Q : Sur les NGT, est-ce que l'approche générale de la Présidence espagnole vous convient maintenant qu'elle a été modifiée ou est ce qu'il y a encore du travail ?

M. Marc Fesneau : Il y a toujours un peu de travail sur un certain nombre de sujets : clause de revoyure - comment on travaille avec une revue par les pairs qui pourrait arriver à partir de 2026, et quelques éléments sur lesquels nous allons faire des propositions - mais on approche quand même, on voit bien qu'on approche d'un moment d'équilibre. On a besoin de ces technologies ; on ne peut pas à la fois porter la volonté de transition, la volonté d'avoir à disposition du matériel végétal permettant à la fois de réduire l'utilisation des pesticides et avoir du matériel végétal qui permette de lutter contre les effets du dérèglement climatique, c'est à dire qui résiste mieux à la sécheresse, à la chaleur, et ne pas se douter d'un outil qui est en train de se multiplier dans le monde avec des clauses de sécurité. La France a toujours été attachée à cela, à des clauses de sécurité et de vigilance, qui nous semblent être quasiment atteintes dans la proposition espagnole.

Q : Vous ne comprenez pas que l'Autriche ou l'Allemagne, mais aussi la Roumanie sont vraiment réservés concernant les NGT ?

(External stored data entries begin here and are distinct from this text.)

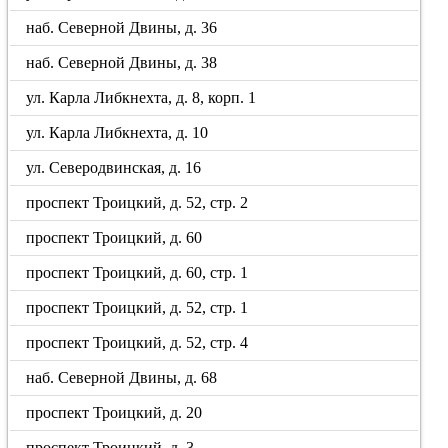
наб. Северной Двины, д. 36
наб. Северной Двины, д. 38
ул. Карла Либкнехта, д. 8, корп. 1
ул. Карла Либкнехта, д. 10
ул. Северодвинская, д. 16
проспект Троицкий, д. 52, стр. 2
проспект Троицкий, д. 60
проспект Троицкий, д. 60, стр. 1
проспект Троицкий, д. 52, стр. 1
проспект Троицкий, д. 52, стр. 4
наб. Северной Двины, д. 68
проспект Троицкий, д. 20
проспект Троицкий, д. 3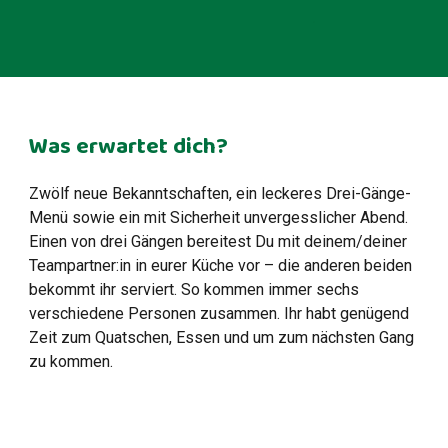
Was erwartet dich?
Zwölf neue Bekanntschaften, ein leckeres Drei-Gänge-
Menü sowie ein mit Sicherheit unvergesslicher Abend.
Einen von drei Gängen bereitest Du mit deinem/deiner
Teampartner:in in eurer Küche vor – die anderen beiden
bekommt ihr serviert. So kommen immer sechs
verschiedene Personen zusammen. Ihr habt genügend
Zeit zum Quatschen, Essen und um zum nächsten Gang
zu kommen.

M. Marc Fesneau : J'essaie de ne pas commenter la position des autres États membres ; je vous donne la position de la France. J'ai trop de respect pour les Autrichiens, les Allemands et les autres. Le travail européen, c'est un travail de convergence : essayer de trouver un compromis. Il peut arriver qu'on ne soit pas d'accord, et j'essaie de comprendre, et c'est pour ça d'ailleurs que nous avons dit que cela doit servir des objectifs de transition. C'est pour ça que nous avons dit qu'il fallait bien distinguer la catégorie 1 de la catégorie 2 ; c'est pour ça que nous demandons une clause de revoyure. Bref, nous avons essayé collectivement, en pensant à ces collègues-là, d'essayer de trouver un terrain de compromis. Nous-mêmes Français, il a pu arriver que nous soyons sur des sujets où c'était pour nous blanc ou noir ; ça ne peut pas être blanc ou noir, ce sont des technologies qui portent beaucoup d'espoir, il faut juste mettre des balises, et c'est ce qu'on s'est employé à faire, et c'est ce qu'on va continuer à s'employer à faire.

Q : Qu'est-ce qu'il se passe s'il n'y a pas de majorité aujourd'hui ?

M. Marc Fesneau : On verra, c'est la vie européenne. J'essaie de ne pas être dans la politique fiction, il se passe que j'ai besoin de NGT-NVT, qu'on en a collectivement besoin, les 27, pour assurer notre souveraineté. Donc on va essayer de trouver une autre convergence. Je ne me mets jamais dans une situation d'échec, parce que si je suis là, c'est pour essayer de trouver une solution et réussir à trouver une solution et un compromis, sinon, il ne faut pas faire de politique".